Industrially produced carbon-based nanomaterials (CNM), including fullerenes and nanotubes, will be introduced into the environment in increasing amounts in the next decades. One likely environmental chemical transformation of C60 is oxidation to C60 fullerol through both abiotic- and biotic-mediated means. Unfortunately, knowledge of the environmental fate of oxidized CNM is lacking. This study used bulk and compound specific 13C stable isotope ratio mass spectrometry techniques and spectroradiometry analysis to examine the ability of two white rot basidiomycete fungi (Phlebia tremellosa and Trametes versicolor) to metabolize and degrade an oxygenated CNM, C60 fullerol.



After 32 weeks of decay, both fungi were able to bleach and oxidize fullerol to CO2. Additionally, the fungi incorporated minor amounts of the fullerol carbon into lipid biomass. These findings are significant in that they represent the first report of direct biodegradation and utilization of any fullerene derivative and provide valuable information about the possible environmental fates of other CNM.

New Research: Collaborators Chad Javert (Purdue) and Howard Fairbrother (Johns Hopkins University)

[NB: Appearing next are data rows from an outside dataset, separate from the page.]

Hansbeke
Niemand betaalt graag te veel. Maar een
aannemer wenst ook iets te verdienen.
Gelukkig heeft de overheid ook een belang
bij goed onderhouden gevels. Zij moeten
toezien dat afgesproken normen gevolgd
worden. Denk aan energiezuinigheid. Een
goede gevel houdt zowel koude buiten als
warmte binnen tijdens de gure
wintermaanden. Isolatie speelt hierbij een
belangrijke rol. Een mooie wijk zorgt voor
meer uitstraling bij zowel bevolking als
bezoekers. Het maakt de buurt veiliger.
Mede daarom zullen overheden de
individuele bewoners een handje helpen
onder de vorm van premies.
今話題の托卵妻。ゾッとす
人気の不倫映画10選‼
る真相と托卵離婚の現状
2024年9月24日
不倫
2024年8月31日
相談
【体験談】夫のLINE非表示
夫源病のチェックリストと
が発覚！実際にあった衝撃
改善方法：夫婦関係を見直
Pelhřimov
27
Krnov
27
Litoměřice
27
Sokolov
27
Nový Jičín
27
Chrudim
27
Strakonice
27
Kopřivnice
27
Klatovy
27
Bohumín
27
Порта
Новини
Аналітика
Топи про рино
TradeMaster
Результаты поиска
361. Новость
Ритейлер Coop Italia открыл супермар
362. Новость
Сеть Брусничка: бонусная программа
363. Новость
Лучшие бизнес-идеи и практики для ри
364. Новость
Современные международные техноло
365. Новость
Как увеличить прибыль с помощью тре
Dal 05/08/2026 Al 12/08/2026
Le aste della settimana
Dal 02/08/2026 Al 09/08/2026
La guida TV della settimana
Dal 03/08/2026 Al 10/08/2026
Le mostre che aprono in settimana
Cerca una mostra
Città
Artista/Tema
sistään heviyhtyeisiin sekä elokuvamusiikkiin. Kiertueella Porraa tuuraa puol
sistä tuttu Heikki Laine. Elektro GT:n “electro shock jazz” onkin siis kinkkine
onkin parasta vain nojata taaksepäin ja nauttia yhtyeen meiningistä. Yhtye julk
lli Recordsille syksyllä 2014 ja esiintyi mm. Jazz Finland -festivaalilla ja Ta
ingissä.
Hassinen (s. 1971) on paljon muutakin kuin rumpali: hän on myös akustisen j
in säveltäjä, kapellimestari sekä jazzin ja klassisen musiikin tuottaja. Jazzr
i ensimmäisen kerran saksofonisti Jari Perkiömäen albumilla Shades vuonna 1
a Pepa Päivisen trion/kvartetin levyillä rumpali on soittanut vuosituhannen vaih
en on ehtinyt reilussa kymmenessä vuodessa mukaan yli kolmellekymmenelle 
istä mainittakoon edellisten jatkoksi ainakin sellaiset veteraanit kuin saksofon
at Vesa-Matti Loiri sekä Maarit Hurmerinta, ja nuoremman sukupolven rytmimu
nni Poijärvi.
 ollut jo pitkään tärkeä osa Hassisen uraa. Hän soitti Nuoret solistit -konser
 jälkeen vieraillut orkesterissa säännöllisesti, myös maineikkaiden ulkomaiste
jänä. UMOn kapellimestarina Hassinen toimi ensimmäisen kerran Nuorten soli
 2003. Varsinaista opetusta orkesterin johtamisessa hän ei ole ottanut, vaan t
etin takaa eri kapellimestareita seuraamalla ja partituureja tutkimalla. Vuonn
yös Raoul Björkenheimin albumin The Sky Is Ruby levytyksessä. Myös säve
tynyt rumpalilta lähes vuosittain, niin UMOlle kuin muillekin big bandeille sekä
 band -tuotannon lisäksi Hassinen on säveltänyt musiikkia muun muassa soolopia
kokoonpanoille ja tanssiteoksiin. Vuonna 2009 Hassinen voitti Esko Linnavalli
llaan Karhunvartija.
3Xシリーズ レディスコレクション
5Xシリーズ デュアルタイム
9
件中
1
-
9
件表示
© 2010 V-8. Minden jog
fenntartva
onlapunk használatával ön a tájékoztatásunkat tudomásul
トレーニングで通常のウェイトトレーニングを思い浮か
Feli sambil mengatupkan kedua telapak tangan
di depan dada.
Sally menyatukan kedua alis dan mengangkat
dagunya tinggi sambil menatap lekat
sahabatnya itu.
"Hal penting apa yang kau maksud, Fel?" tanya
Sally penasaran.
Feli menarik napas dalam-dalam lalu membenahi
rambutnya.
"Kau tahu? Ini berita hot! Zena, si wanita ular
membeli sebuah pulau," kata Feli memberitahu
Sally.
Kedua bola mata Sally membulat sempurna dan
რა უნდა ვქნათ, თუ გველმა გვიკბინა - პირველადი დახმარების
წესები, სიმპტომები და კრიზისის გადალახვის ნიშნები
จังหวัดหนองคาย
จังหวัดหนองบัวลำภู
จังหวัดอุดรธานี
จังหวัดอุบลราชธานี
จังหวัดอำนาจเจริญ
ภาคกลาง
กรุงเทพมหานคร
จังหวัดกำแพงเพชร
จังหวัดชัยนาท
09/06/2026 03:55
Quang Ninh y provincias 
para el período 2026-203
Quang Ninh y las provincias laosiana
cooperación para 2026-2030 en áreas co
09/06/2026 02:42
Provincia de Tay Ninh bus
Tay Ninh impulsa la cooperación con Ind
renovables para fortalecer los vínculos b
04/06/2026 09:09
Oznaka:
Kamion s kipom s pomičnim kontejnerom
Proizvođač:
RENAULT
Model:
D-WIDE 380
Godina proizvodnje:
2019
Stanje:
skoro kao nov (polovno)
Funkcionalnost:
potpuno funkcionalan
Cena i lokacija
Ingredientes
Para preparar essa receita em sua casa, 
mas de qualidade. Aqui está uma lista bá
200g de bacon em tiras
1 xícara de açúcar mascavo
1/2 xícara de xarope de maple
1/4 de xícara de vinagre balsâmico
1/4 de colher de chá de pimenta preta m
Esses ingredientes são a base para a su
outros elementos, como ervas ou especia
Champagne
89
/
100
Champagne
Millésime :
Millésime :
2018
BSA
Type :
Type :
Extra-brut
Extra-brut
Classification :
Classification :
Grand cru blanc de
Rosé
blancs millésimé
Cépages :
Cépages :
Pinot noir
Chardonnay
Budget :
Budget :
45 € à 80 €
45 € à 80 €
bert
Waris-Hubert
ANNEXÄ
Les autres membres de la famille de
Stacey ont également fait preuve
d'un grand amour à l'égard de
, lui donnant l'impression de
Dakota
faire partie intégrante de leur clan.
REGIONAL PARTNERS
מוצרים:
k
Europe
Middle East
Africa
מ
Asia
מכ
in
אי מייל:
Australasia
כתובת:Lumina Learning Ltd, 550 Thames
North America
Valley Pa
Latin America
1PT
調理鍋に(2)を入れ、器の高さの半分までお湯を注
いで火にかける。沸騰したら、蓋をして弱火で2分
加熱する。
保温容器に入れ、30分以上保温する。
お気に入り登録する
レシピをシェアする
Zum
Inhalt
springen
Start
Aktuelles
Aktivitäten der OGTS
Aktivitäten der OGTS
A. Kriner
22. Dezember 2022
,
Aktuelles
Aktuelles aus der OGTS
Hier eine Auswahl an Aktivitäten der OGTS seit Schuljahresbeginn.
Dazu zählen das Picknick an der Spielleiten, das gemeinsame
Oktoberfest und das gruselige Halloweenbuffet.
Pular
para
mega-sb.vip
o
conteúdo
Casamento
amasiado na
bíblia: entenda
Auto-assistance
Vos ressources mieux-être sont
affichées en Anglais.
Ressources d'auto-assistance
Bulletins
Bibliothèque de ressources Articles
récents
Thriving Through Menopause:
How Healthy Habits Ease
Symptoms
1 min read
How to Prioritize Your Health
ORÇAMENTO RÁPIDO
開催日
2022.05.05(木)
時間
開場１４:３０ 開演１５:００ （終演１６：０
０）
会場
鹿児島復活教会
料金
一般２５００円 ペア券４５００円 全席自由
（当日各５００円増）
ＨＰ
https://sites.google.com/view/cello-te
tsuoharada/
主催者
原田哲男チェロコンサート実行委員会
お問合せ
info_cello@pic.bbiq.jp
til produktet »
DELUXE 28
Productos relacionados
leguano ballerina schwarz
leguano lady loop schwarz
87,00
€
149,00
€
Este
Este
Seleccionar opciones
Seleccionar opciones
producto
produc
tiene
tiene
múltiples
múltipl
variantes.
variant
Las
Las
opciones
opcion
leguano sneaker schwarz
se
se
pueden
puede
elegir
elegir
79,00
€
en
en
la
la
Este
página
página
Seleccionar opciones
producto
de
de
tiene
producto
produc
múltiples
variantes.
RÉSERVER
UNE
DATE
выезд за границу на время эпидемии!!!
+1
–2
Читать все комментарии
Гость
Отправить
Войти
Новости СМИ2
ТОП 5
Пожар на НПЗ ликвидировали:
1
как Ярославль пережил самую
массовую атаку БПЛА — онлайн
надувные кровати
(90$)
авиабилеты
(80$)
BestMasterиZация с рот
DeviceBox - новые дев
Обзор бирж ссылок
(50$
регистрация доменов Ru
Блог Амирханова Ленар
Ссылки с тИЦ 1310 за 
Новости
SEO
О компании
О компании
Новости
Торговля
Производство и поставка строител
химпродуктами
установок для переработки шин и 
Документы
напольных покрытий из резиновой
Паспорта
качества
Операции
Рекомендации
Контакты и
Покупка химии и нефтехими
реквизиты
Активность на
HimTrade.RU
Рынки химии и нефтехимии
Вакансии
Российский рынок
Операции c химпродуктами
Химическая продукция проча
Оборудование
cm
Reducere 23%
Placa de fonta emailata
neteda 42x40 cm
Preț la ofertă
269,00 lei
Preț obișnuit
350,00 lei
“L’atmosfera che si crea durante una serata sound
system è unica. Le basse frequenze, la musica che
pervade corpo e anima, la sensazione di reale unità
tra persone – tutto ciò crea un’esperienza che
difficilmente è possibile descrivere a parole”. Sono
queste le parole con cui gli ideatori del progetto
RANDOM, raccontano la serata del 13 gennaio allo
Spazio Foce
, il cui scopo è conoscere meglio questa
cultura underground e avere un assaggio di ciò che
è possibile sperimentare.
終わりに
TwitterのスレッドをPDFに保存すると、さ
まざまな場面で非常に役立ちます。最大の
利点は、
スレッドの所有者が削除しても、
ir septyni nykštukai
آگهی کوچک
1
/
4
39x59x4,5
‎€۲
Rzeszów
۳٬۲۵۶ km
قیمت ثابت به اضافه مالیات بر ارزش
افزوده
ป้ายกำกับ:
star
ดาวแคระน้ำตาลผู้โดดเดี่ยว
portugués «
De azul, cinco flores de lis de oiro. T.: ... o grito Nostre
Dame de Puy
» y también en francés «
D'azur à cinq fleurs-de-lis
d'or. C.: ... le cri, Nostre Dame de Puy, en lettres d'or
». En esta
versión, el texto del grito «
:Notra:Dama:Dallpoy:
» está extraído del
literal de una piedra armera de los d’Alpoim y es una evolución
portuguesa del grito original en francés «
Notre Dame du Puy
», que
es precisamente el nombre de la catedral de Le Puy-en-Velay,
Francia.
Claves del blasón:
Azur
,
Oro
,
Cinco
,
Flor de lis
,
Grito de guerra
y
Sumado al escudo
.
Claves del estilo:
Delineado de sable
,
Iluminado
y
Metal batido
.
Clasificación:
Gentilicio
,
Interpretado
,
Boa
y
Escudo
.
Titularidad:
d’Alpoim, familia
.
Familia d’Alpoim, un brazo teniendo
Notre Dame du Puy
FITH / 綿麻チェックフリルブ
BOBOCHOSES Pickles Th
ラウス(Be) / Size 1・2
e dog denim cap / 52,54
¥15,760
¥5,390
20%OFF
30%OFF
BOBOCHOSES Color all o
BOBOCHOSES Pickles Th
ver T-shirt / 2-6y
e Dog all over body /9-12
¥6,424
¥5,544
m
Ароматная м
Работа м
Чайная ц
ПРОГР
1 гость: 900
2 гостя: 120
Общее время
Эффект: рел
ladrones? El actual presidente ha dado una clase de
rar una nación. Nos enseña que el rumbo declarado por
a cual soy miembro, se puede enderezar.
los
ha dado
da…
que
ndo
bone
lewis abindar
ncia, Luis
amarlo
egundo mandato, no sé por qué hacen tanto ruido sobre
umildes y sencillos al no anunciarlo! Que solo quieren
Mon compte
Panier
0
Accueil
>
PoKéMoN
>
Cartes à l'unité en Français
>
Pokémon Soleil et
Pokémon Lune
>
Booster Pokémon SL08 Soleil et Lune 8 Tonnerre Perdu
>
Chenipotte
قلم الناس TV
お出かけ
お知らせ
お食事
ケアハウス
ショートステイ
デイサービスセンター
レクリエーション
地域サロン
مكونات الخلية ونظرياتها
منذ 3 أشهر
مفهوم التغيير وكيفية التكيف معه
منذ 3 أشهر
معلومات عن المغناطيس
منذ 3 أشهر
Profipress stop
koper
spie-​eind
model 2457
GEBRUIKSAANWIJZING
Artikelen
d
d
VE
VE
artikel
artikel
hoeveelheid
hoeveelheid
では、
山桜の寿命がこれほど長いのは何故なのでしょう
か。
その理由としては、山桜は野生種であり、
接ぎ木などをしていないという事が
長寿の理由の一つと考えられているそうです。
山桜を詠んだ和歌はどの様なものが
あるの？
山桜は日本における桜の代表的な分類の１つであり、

In a recently funded EPA STAR grant we investigate how photochemical oxidation chemically "primes" carbon nanotubes (CNTs) for further microbial decomposition. The transformations of CNTs in the environment are likely to be dominated by abiotic oxidative and extracellular microbial processes. Consequently, we propose to study photochemical and fungal mediated transformations that occur to colloidal and solid phase CNTs, including CNTs immobilized in polymer composites. We plan to identify transformation products, reaction kinetics, and reaction mechanisms, including the effects of coupled photochemical-fungal exposures. For CNT-polymer composites, we will study transformations of the composites, and determine if and under what conditions CNTs are released from composites as a result of exposure to light and/or fungi. The capacity of fungi to use CNTs as a carbon source for metabolism and growth will also be investigated. Our objectives are based on two overarching hypotheses: (i) Photochemical and fungal transformations of CNTs will occur and proceed via oxidative processes with important consequences for their overall persistence in the environment, and (ii) that the rate of these reactions will depend on CNT physicochemical properties (e.g. surface properties), environmental conditions (e.g. pH, fungi type), and CNT form (e.g. colloids or immobilized in polymers).